O regime de Xi Jinping detém líderes cristãos protestantes em uma nova ofensiva religiosa

O regime de Xi Jinping detém líderes cristãos protestantes em uma nova ofensiva religiosa

As autoridades do regime comunista chinês intensificaram nos últimos dias a perseguição contra comunidades cristãs que operam à margem das estruturas religiosas controladas pelo Estado. De acordo com La Gaceta de la Iberosfera, várias detenções de líderes protestantes no sudoeste do país confirmam um novo endurecimento do controle exercido pelo Partido Comunista Chinês sobre as confissões religiosas.

A operação policial ocorreu na província de Sichuan e dirigiu-se contra uma das congregações protestantes clandestinas mais conhecidas da região. De acordo com comunicados da própria comunidade cristã e de organizações internacionais de direitos humanos, pelo menos quatro pessoas foram detidas, enquanto que outras duas permaneciam em local desconhecido.

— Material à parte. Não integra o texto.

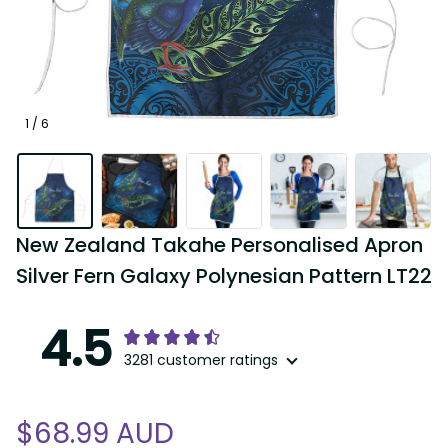
1 / 6
New Zealand Takahe Personalised Apron 
Silver Fern Galaxy Polynesian Pattern LT22
4.5
3281 customer ratings
$68.99 AUD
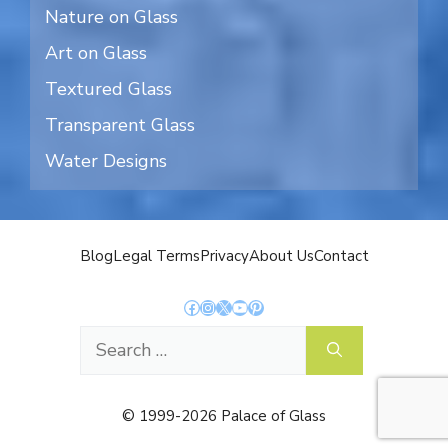
Nature on Glass
Art on Glass
Textured Glass
Transparent Glass
Water Designs
Blog
Legal Terms
Privacy
About Us
Contact
Facebook
Instagram
X
YouTube
Pinterest
Search
for:
© 1999-2026 Palace of Glass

Detenções e desaparecimentos

Entre os detidos figuram o presbítero Li Yingqiang e sua esposa, assim como o pregador Dai Zhichao. As detenções ocorreram de maneira coordenada e sem informação pública sobre acusações formais, uma prática habitual nos casos de repressão religiosa na China.

Embora o país abrigue dezenas de milhões de cristãos —tanto protestantes como católicos—, muitos deles pertencentes à classe média urbana, a prática religiosa fora dos canais oficiais tornou-se cada vez mais perigosa. Durante anos, as chamadas “igrejas domésticas” operaram sob uma tolerância precária, mas essa margem de manobra reduziu-se drasticamente no atual contexto político.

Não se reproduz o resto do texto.